A plugin extends Codex by packaging skills and optional connectors so teams can distribute workflows and knowledge. Learn more about plugins, skills, and apps and connectors.
ChatGPT presents connectors as apps. If a plugin includes a connector-backed capability, workspace admins must enable the corresponding app and configure its access before members can use that part of the plugin.
Plugins are available in ChatGPT Work on the web, in ChatGPT Work and Codex in the ChatGPT desktop app, and through the Codex CLI plugin browser. Availability on those surfaces doesn’t make plugins available in Chat, the IDE extension, or mobile.
For the complete administration model, see Roles and workspace permissions.
Understand the capability chain
Each layer has a separate scope and control surface:
| Layer | What it determines | Where to manage it |
|---|---|---|
| Plugin availability and installation | Whether the plugin bundle is available to the user | Workspace settings for supported web and desktop surfaces; the CLI plugin browser for CLI |
| Bundled skills | Which reusable instructions the installed plugin contributes | The plugin package and Skill controls |
| Connector access (Apps) | Whether users can use a connector-backed capability | Workspace apps and Permissions & roles |
| Connector actions and app permissions | Which actions users can run and when ChatGPT asks before using the app | The app’s Action control and App permissions in Workspace apps |
| Source-system authorization | Which external data and actions the authenticated identity can access | The connected service and its identity provider |
| Runtime permissions | What an agent can do after it receives data or a tool | The runtime, sandbox, and approval controls for the active surface |
Depending on the workflow, admins can govern plugin availability, connector access, app actions and permissions, provider authorization, and runtime policy independently.
Plugin availability controls
Workspace plugin controls determine whether a plugin is available or installed for supported workspace roles. The Codex CLI plugin browser controls CLI installation through its own path. See Build plugins for packaging and distribution.
Connector-backed capability controls
In ChatGPT, Apps is the product label for connected capabilities, including connectors that search, retrieve, sync, or act on external systems. A plugin can refer to an app so its workflows can use those connector capabilities.
Manage connector-backed capabilities from Workspace apps and Permissions & roles.
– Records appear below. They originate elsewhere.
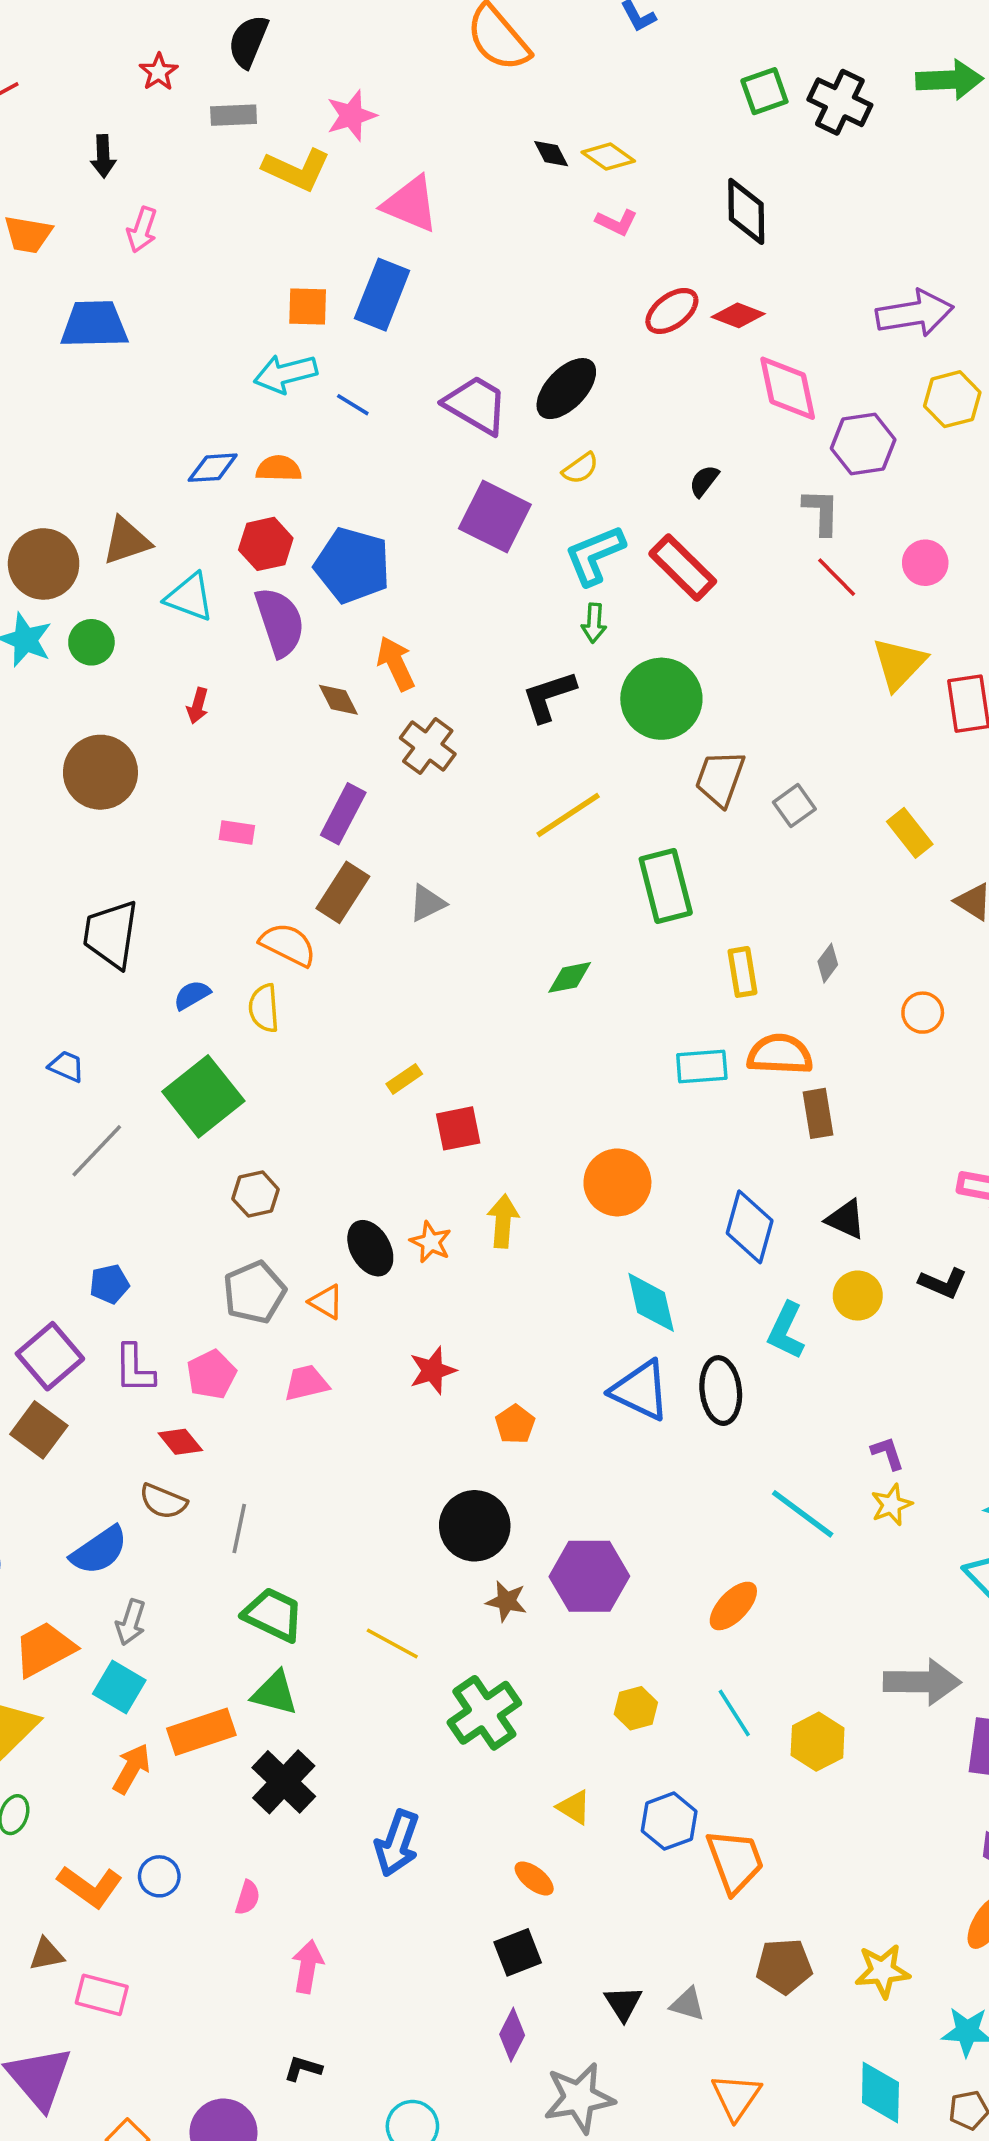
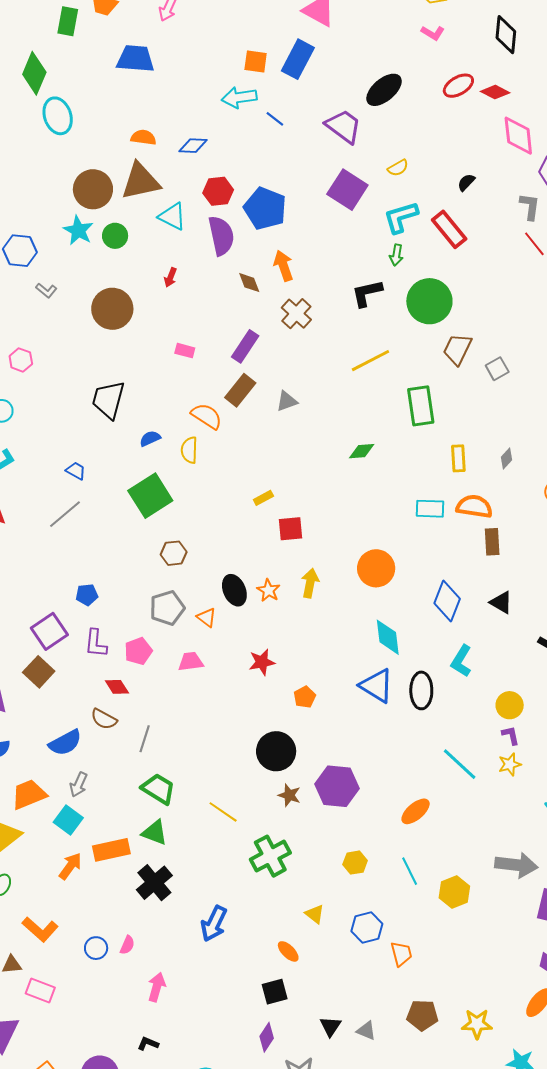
black ellipse: (566, 389) -> (384, 90), moved
orange semicircle: (279, 468) -> (143, 137), moved
brown triangle: (126, 541) -> (141, 181), size x1.4
gray line: (97, 1151) -> (65, 514), moved
yellow circle: (858, 1296) -> (510, 705), moved
orange trapezoid: (735, 1861) -> (401, 954), size x0.7
blue circle: (159, 1876) -> (96, 948), moved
Available controls let admins:
- Enable reviewed apps and assign access by workspace role.
- For apps that support Action control, allow read-only actions or an approved custom set, including how the workspace handles newly added actions.
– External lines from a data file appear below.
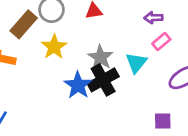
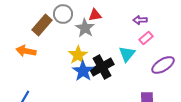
yellow star: (54, 47) -> (78, 55), moved
gray star: (100, 57) -> (85, 28), moved

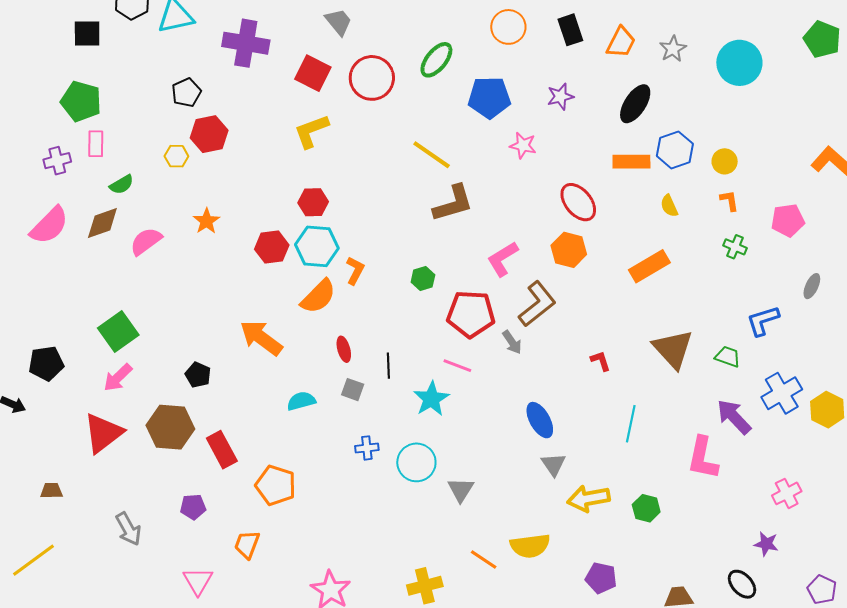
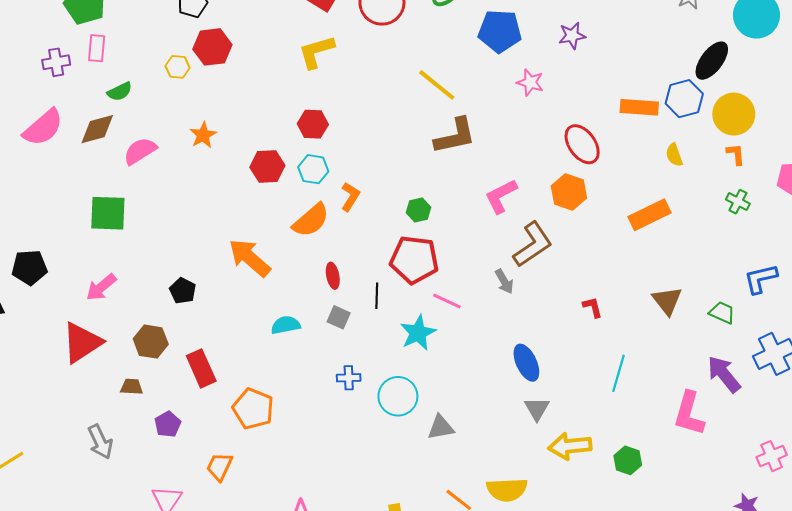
black ellipse: (635, 104) -> (712, 61), moved
yellow circle: (725, 161) -> (734, 114), size x1.6
cyan hexagon: (317, 246) -> (313, 169), size x0.7
red pentagon: (471, 314) -> (414, 260), moved
green square: (118, 332) -> (108, 213), moved, turned 33
brown triangle: (673, 349) -> (667, 301), size x0.7
brown hexagon: (170, 427) -> (151, 342), size x0.7
gray triangle: (461, 490) -> (441, 427), turned 44
brown trapezoid: (51, 491) -> (132, 387), moved
purple pentagon: (193, 507) -> (168, 424), turned -30

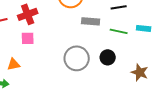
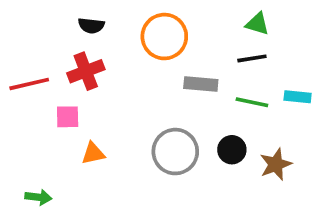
pink square: (28, 38) -> (68, 117), moved
orange triangle: (14, 64) -> (93, 153), moved
brown star: (140, 72) -> (276, 164), moved, turned 30

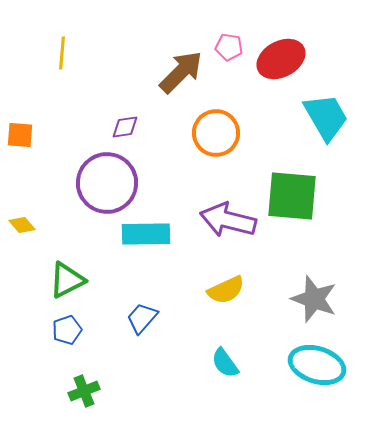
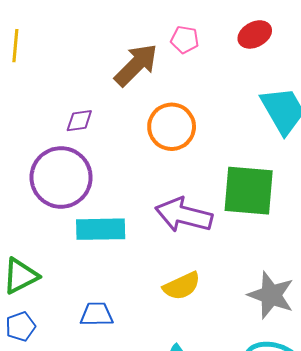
red ellipse: (281, 59) -> (255, 34), moved, size x0.7
blue trapezoid: (142, 318) -> (97, 314), turned 48

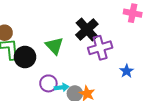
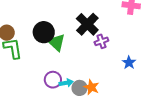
purple cross: (100, 48) -> (101, 41), size x0.6
black circle: (25, 57) -> (44, 32), moved

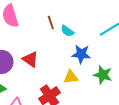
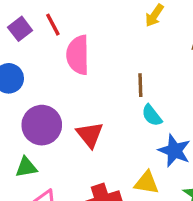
cyan semicircle: (67, 31) -> (152, 115), moved

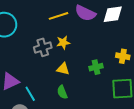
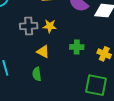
green cross: (96, 67) -> (77, 47), moved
- Set app permissions that determine when ChatGPT asks before using an app.
- Keep access within the scopes and permissions granted by each connected service and authenticated user.
For current availability and procedures, see Admin controls, security, and compliance in apps.
Choose a starting set of apps
For a broad initial rollout, consider app categories teams use every day: email, calendar, and file or document systems such as Google Drive or Notion. Use the ChatGPT app directory to confirm current availability and capabilities.
Start with read actions. Enable write actions only after reviewing the app’s owner, requested scopes, data access, external effects, and recovery path.
Understand data flow and security
When ChatGPT uses a connector-backed app, the app sends a request to the connected service and returns data or action results allowed by the authenticated user’s provider permissions. Custom apps expose these operations as tools through Model Context Protocol (MCP).
For non-synced app use, ChatGPT processes Chat and deep-research data transiently and doesn’t index it. Apps with sync index selected connected content in advance. This indexing distinction doesn’t replace normal conversation-retention controls; conversations that use apps remain available through the Compliance API.
OpenAI’s current app guidance also documents encryption in transit and at rest, per-user authorization, role and action controls, restricted network access for app conversations, and no model training on information accessed from apps for Business, Enterprise, and Edu customers. Review the connected service’s scopes, retention, and data-residency policies because those policies apply when a request reaches that service.
See app security and compliance and apps with sync for the current data-handling details. For locally configured MCP servers in the ChatGPT desktop app, Codex CLI, or IDE extension, see Codex MCP configuration.